Has anyone managed it to get Whatsap to work?
or is it simply impossible to run it ?


----------



## test9876543 (Oct 19, 2011)

If you're trying to get it to run on CM7.1 a1 or a2.1 on Touchpad, the following worked for me if you have an android phone and have whatsapp working on that:
If you don't have an actual working whatsapp on your android phone you're out of luck. You can not setup/register whatsapp on the tablet directly.

1.) Install Titanium Backup Pro on the phone (available in market - no idea if it works with the free version as well, it might)
2.) Start Titanium Backup and make a backup of your apps and data using menu -> batch -> backup all user apps + system data
3.) Connect phone to computer via usb
4.) Turn on USB storage on phone
5.) On your computer go to the drive of your phone
6.) Go into the TitaniumBackup folder and copy the three files starting with "com.whatsapp-" onto your computer
7.) eject the android phone on your computer
8.) disable the USB storage on your phone
9.) Connect your touchpad via USB
10.) Turn on USB storage on touchpad
11.) On your computer go to the drive of the touchpad
12.) Create a new directory directly in the root of the USB storage and call the folder "TitaniumBackup"
13.) Copy the three files you copied off your phone into the new TitaniumBackup folder
14.) Eject the touchpad from your computer
15.) Disable the USB storage on your touchpad
16.) Install TitaniumBackup Pro on touchpad (may work with free version as well)
17.) Start TitaniumBackup on touchpad
18.) Tap on backup/restore at the top
19.) Scroll through the list, you'll find the entry for com.whatsapp in the list. On my system it was at the very bottom of the list.
20.) Tap on the entry and you'll get a popup. Tap on "restore" and select "App+Data"
21.) Once finished, just start whatsapp normally and it should work and even contain the chat history you had on your phone.

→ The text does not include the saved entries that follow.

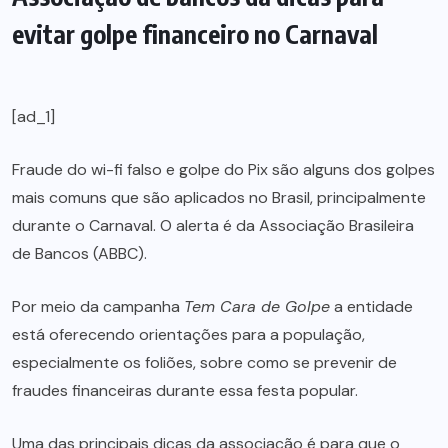
evitar golpe financeiro no Carnaval
[ad_1]
Fraude do wi-fi falso e golpe do Pix são alguns dos golpes
mais comuns que são aplicados no Brasil, principalmente
durante o Carnaval. O alerta é da Associação Brasileira
de Bancos (ABBC).
Por meio da campanha
Tem Cara de Golpe
a entidade
está oferecendo orientações para a população,
especialmente os foliões, sobre como se prevenir de
fraudes financeiras durante essa festa popular.
Uma das principais dicas da associação é para que o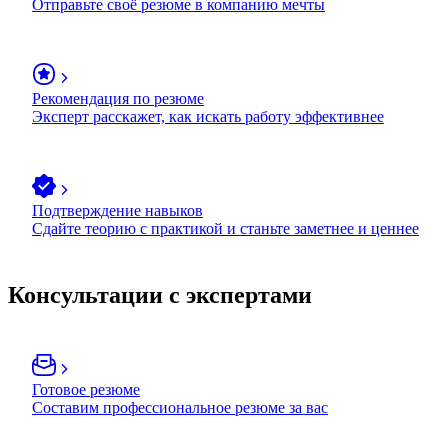
Отправьте своё резюме в компанию мечты
Рекомендация по резюме
Эксперт расскажет, как искать работу эффективнее
Подтверждение навыков
Сдайте теорию с практикой и станьте заметнее и ценнее
Консультации с экспертами
Готовое резюме
Составим профессиональное резюме за вас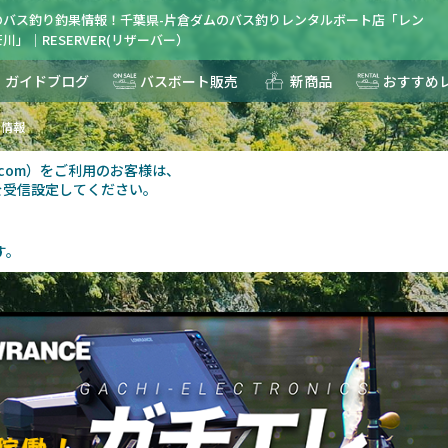
のバス釣り釣果情報！千葉県-片倉ダムのバス釣りレンタルボート店「レン
川」｜RESERVER(リザーバー）
ガイドブログ
バスボート販売
新商品
おすすめ
果情報
au.com）をご利用のお客様は、
を受信設定してください。
す。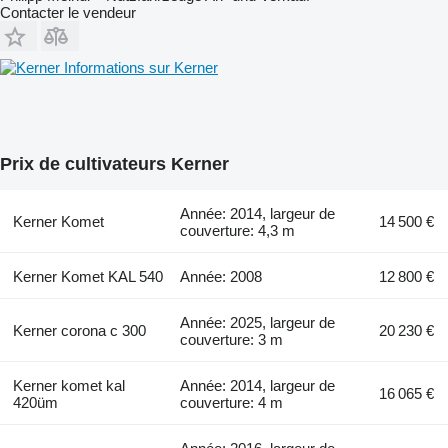
Contacter le vendeur
Informations sur Kerner
Prix de cultivateurs Kerner
Année: 2014, largeur de
Kerner Komet
14 500 €
couverture: 4,3 m
Kerner Komet KAL 540
Année: 2008
12 800 €
Année: 2025, largeur de
Kerner corona c 300
20 230 €
couverture: 3 m
Kerner komet kal
Année: 2014, largeur de
16 065 €
420üm
couverture: 4 m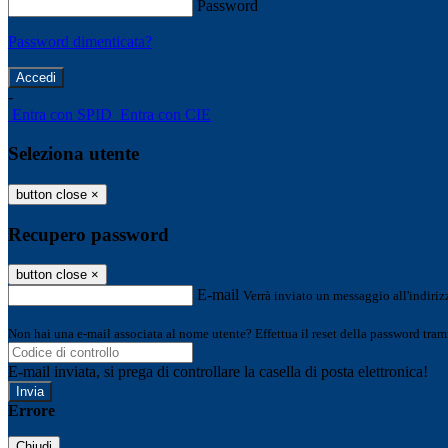
Password
Password dimenticata?
-
Entra con SPID
Entra con CIE
Seleziona utente
button close
×
Recupero password
button close
×
E-mail
Verrà inviato un messaggio all'indirizz
Non hai una e-mail associata al nome utente? Effettua il reset della password tram
E-mail inviata, si prega di controllare la casella di posta elettronica!
Errore
Chiudi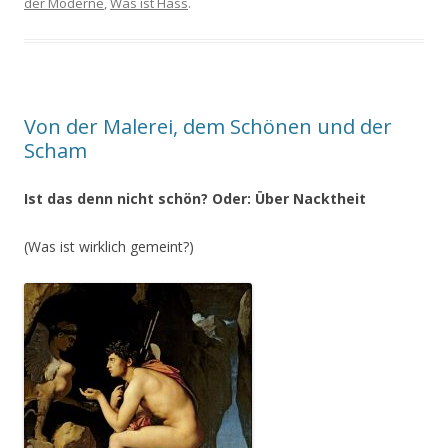
der Moderne
,
Was ist Hass
.
Von der Malerei, dem Schönen und der
Scham
Ist das denn nicht schön? Oder: Über Nacktheit
(Was ist wirklich gemeint?)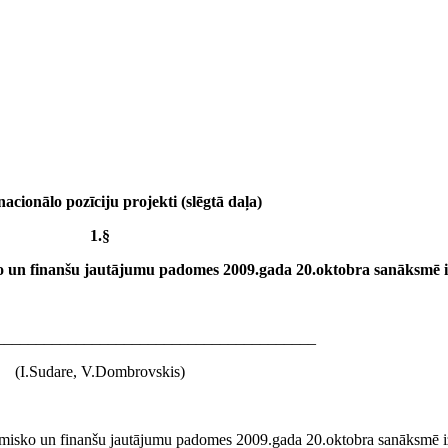
nacionālo pozīciju projekti (slēgtā daļa)
1.§
ko un finanšu jautājumu padomes 2009.gada 20.oktobra sanāksmē 
________________________________________
(I.Sudare, V.Dombrovskis)
onomisko un finanšu jautājumu padomes 2009.gada 20.oktobra sanāksmē i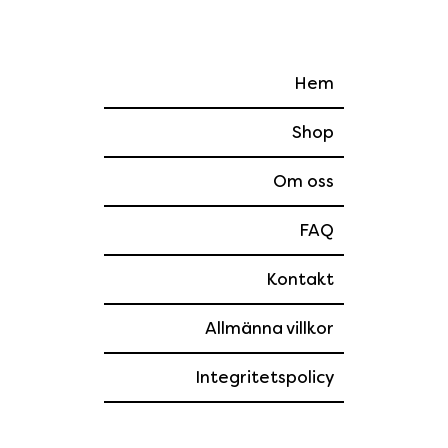
Hem
Shop
Om oss
FAQ
Kontakt
Allmänna villkor
Integritetspolicy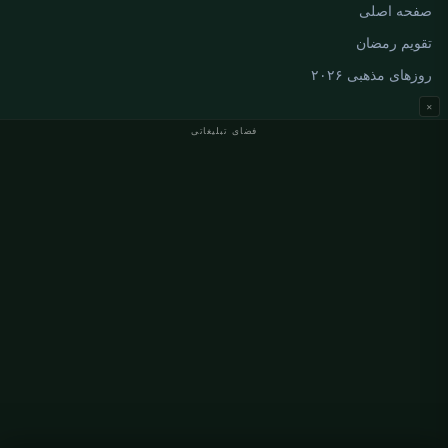
صفحه اصلی
تقویم رمضان
روزهای مذهبی ۲۰۲۶
×
فضای تبلیغاتی
اوقات نماز آلمان
اوقات نماز Berlin
اوقات نماز Hamburg
اوقات نماز München
اوقات نماز Köln
اوقات نماز Frankfurt
سازمانی
درباره ما
تماس با ما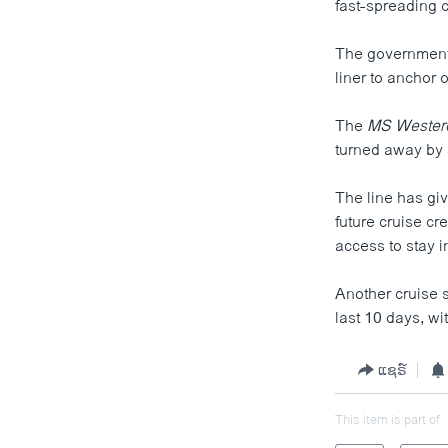
fast-spreading c
The government 
liner
to anchor o
The
MS Weste
turned away by 
The line has gi
future cruise c
access to stay i
Another cruise 
last 10 days, wi
ແຊຣ໌
This item is part of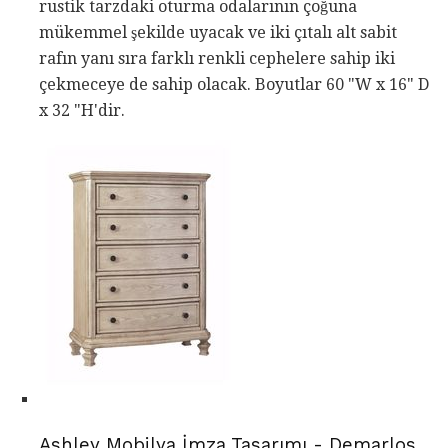
rustik tarzdaki oturma odalarının çoğuna
mükemmel şekilde uyacak ve iki çıtalı alt sabit
rafın yanı sıra farklı renkli cephelere sahip iki
çekmeceye de sahip olacak. Boyutlar 60 "W x 16" D
x 32 "H'dir.
Ashley Mobilya İmza Tasarımı - Demarlos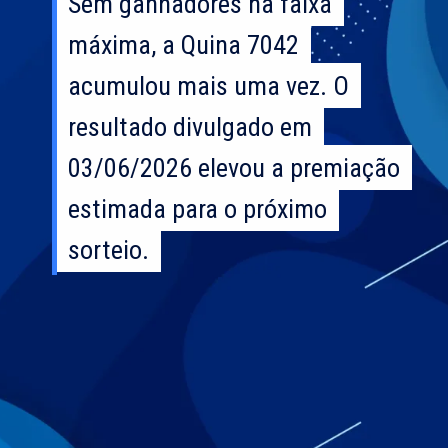
Sem ganhadores na faixa
Sem ganhadores na faixa
máxima, a Quina 7042
máxima, a Quina 7042
acumulou mais uma vez. O
acumulou mais uma vez. O
resultado divulgado em
resultado divulgado em
03/06/2026 elevou a premiação
03/06/2026 elevou a premiação
estimada para o próximo
estimada para o próximo
sorteio.
sorteio.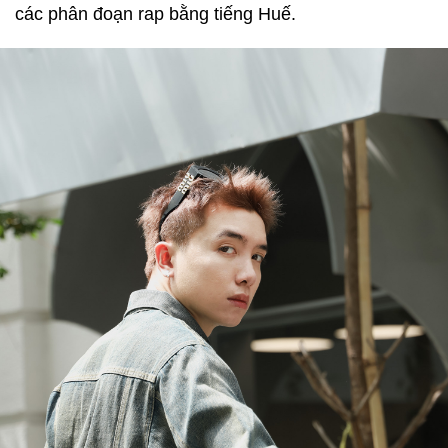
các phân đoạn rap bằng tiếng Huế.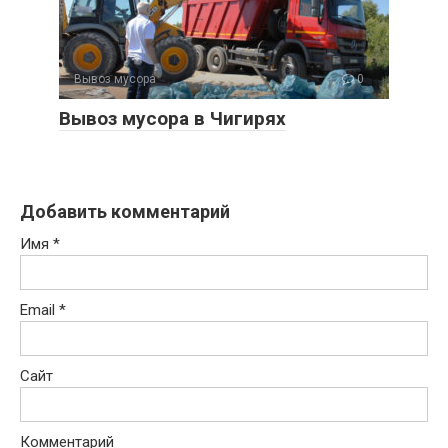
Вывоз мусора
0
Вывоз мусора в Чигирях
Добавить комментарий
Имя
*
Email
*
Сайт
Комментарий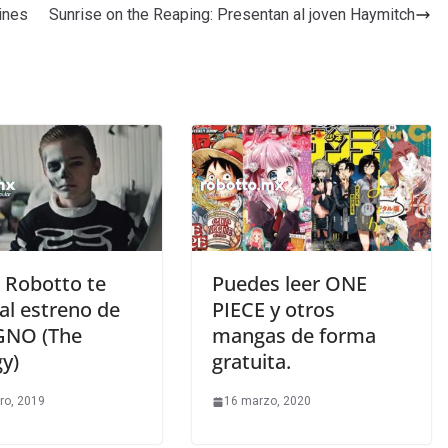
ines
Sunrise on the Reaping: Presentan al joven Haymitch
| Robotto te
Puedes leer ONE
 al estreno de
PIECE y otros
GNO (The
mangas de forma
y)
gratuita.
ro, 2019
16 marzo, 2020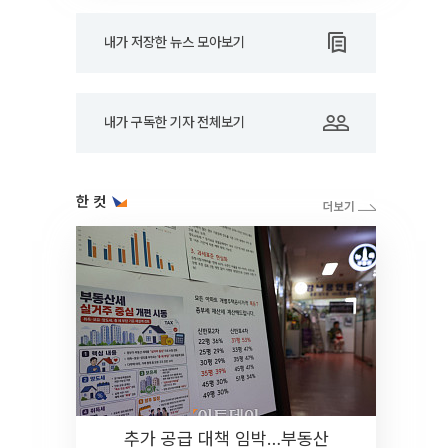
내가 저장한 뉴스 모아보기
내가 구독한 기자 전체보기
한 컷
추가 공급 대책 임박…부동산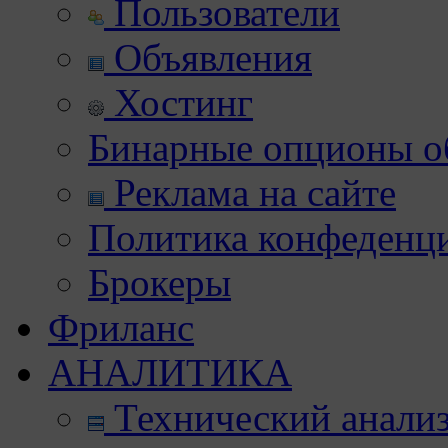
Пользователи
Объявления
Хостинг
Бинарные опционы об
Реклама на сайте
Политика конфеденц
Брокеры
Фриланс
АНАЛИТИКА
Технический анали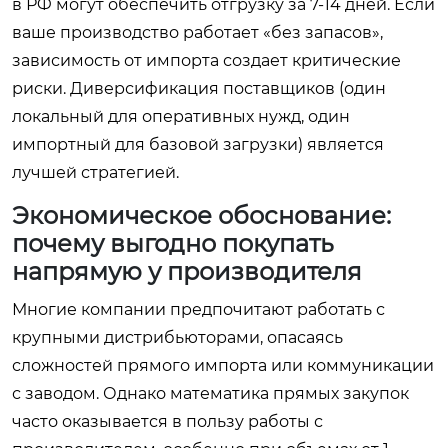
в РФ могут обеспечить отгрузку за 7-14 дней. Если
ваше производство работает «без запасов»,
зависимость от импорта создает критические
риски. Диверсификация поставщиков (один
локальный для оперативных нужд, один
импортный для базовой загрузки) является
лучшей стратегией.
Экономическое обоснование:
почему выгодно покупать
напрямую у производителя
Многие компании предпочитают работать с
крупными дистрибьюторами, опасаясь
сложностей прямого импорта или коммуникации
с заводом. Однако математика прямых закупок
часто оказывается в пользу работы с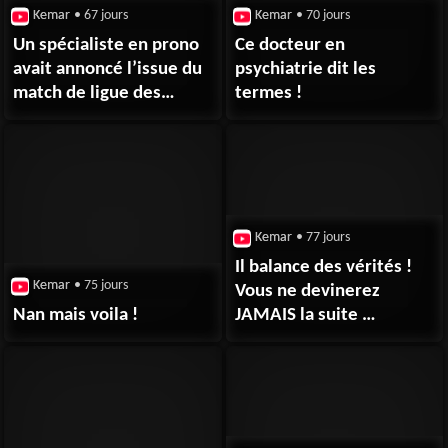
Kemar
• 67 jours
Kemar
• 70 jours
Un spécialiste en prono
Ce docteur en
avait annoncé l’issue du
psychiatrie dit les
match de ligue des
termes !
champions ! #psg
Kemar
• 77 jours
Il balance des vérités !
Kemar
• 75 jours
Vous ne devinerez
Nan mais voila !
JAMAIS la suite …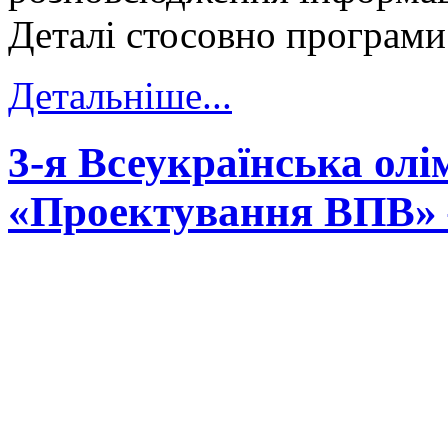
Деталі стосовно програми
Детальніше...
3-я Всеукраїнська олі
«Проектування ВПВ» 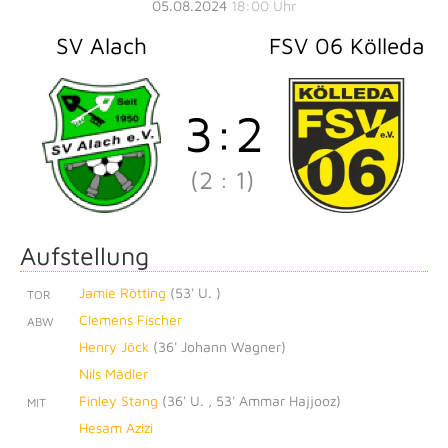
05.08.2024
18:00 Uhr
SV Alach
FSV 06 Kölleda
3
:
2
(2
:
1)
Aufstellung
Jamie Rötting
(
53' U.
)
TOR
Clemens Fischer
ABW
Henry Jöck
(
36' Johann Wagner
)
Nils Mädler
Finley Stang
(
36' U.
,
53' Ammar Hajjooz
)
MIT
Hesam Azizi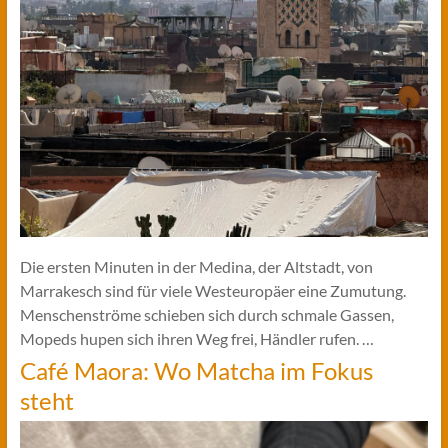
Die ersten Minuten in der Medina, der Altstadt, von
Marrakesch sind für viele Westeuropäer eine Zumutung.
Menschenströme schieben sich durch schmale Gassen,
Mopeds hupen sich ihren Weg frei, Händler rufen. …
Café Maora: Wo Matcha im Fokus
steht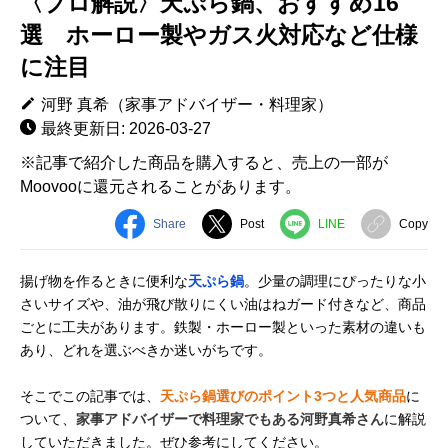
〈プロ解説〉天ぷら鍋、おすすめ16
選 ホーロー製やガス火対応など仕様
に注目
河野 真希（家事アドバイザー・料理家）
最終更新日: 2026-03-27
※記事で紹介した商品を購入すると、売上の一部が
Moovooに還元されることがあります。
Share
Post
LINE
Copy
揚げ物を作るときに便利な
天ぷら鍋
。少量の調理にぴったりな小
さいサイズや、油が飛び散りにくい油はねガード付きなど、商品
ごとに工夫があります。鉄製・ホーロー製といった素材の違いも
あり、どれを選ぶべきか迷いがちです。
そこでこの記事では、
天ぷら鍋選びのポイント3つと人気商品
に
ついて、
家事アドバイザーで料理家でもある河野真希さん
に解説
していただきました。ぜひ参考にしてください。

The first time I did the restore it hung. I killed the TitaniumBackup process via Home -> menu -> Manage applications -> all -> TitaniumBackup -> force close
and ensured whatsapp was not running by doing the same with whatsapp, then I went back into TitaniumBackup -> Backup/Restore -> Whatsapp -> restore and only selected data and it was working fine then.

Hope this helps.


----------